Midway through the Great Clean Up, the men returned from the official dump saying that a sahib had stopped them from dumping the T-point garbage in the official dump. Not quite getting it, I imperiously instructed them to continue and told them to convey to the sahib that the madam at the corner was getting the garbage cleaned. I continued to stand at the corner, in supervisory regalia of headscarf and dark glasses. Soon enough a dapper gentleman came down the street right behind the cleaners trundling their wheelbarrows from dump to dump. I had a little time to decide my strategy; should I be morally outraged at the mess? Cravenly subaltern and stop the work? Or arrogantly middle class about my rights over a public street? 


With spare seconds before the Sahib of the official dump reached me, I took recourse to anthropology and decided the best thing would be to open in a familiar idiom by acknowledging hierarchy. Folding my hands, I greeted ‘Uncle ji’ and tossed all gender equality to the wind by introducing myself as Mrs. S. He was flattered and unmanned by my opening gambit but made a quick recover and asked ‘beti ji’ what she was up to.

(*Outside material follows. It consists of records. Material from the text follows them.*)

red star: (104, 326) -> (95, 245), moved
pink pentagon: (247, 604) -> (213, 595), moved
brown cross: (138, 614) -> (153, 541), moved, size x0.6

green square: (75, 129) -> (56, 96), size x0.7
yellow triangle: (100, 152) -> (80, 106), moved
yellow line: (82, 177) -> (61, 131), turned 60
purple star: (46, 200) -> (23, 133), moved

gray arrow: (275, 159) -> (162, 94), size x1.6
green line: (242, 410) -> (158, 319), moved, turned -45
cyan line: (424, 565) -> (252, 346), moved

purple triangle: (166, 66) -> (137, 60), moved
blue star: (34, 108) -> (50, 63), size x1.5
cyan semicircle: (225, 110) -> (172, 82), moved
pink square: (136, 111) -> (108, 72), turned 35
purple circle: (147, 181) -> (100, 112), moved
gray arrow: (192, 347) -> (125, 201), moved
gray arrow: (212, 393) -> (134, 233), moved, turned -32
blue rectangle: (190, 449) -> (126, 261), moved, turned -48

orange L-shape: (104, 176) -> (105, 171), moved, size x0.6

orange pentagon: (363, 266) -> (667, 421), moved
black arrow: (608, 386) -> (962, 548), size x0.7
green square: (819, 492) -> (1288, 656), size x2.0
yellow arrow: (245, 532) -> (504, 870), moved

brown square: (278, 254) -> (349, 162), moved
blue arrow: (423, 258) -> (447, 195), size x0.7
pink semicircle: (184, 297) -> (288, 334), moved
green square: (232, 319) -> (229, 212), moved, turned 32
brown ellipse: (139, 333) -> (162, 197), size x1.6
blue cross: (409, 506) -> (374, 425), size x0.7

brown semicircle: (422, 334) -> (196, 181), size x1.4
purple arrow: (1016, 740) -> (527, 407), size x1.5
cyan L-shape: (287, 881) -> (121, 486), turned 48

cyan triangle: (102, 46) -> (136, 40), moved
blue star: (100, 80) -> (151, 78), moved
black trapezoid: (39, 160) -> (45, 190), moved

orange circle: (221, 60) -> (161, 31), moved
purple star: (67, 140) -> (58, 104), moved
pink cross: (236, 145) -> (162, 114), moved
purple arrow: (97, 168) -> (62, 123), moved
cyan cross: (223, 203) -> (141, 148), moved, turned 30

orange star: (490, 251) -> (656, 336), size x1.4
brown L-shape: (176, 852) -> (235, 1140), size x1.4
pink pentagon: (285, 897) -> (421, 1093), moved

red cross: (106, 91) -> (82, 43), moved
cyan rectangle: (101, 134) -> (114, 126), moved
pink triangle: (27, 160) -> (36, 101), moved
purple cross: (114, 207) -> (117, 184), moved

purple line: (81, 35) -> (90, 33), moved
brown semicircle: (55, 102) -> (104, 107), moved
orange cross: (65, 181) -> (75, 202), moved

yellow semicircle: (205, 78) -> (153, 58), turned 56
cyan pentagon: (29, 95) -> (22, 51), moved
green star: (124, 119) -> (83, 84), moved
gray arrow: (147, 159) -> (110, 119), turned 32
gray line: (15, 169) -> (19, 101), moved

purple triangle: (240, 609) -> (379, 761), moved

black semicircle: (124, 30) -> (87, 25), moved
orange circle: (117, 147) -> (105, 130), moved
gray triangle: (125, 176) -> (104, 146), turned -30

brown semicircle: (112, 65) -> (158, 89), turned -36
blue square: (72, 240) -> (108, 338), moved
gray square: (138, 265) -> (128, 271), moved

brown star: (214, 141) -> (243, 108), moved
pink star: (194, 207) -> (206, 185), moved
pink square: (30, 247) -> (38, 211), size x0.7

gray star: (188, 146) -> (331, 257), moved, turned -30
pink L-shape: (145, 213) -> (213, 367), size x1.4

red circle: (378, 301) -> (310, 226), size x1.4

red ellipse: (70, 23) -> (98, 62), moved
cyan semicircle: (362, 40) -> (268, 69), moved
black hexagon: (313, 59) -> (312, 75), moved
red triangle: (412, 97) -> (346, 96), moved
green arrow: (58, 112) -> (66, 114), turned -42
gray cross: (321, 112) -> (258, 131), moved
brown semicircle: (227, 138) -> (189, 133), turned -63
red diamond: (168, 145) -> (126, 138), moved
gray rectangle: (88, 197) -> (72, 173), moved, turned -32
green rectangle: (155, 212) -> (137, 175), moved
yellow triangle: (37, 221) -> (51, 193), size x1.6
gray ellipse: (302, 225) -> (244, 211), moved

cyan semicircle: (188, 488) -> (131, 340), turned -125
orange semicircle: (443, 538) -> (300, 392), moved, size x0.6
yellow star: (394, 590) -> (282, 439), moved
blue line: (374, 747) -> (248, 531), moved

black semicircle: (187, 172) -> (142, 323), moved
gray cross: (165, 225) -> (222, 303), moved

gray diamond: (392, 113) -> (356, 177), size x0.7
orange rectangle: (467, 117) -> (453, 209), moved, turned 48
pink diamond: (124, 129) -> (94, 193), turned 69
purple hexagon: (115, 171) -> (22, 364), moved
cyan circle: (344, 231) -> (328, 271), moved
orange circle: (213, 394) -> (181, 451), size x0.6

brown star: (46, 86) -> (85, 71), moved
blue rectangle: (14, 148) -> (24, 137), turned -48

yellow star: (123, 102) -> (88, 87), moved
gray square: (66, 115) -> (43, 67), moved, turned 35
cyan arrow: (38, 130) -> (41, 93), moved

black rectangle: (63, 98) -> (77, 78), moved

I pointed up at my apartment, and said the flies were infesting my home, affecting the health – and here I pulled out my uber card – of my mother-in-law. S. Sahib looked appreciative, recognizing the gambit, but by no means beaten. “Did you know” he said, “that the men are dumping malba in the dhalao, the garbage dump?” Not quite grasping his point, but not willing to give in wholly either, I resorted to a prudent mixture of meekness and bewilderment, and damning the cleaners to their fate, pointed out that “They” didn’t know.


As I said, I wasn’t quite clear myself at that point about the fine distinctions of disposal. S. Sahib was happy to instruct the greenhorn lady about the niceties of garbage. Malba he said, could not be dumped into the dhalao, the official dump, that was in the charge of the Residents Welfare Association who supervised the street cleaning staff, whose job it was to clear out and clean the dhalao of household waste. Malba on the other hand, was building material and had to be dumped outside the walls of the dhalao. This upstart garbage then had to be removed by the Municipal Committee tractors, paid for by the Individual Malba Dumper. 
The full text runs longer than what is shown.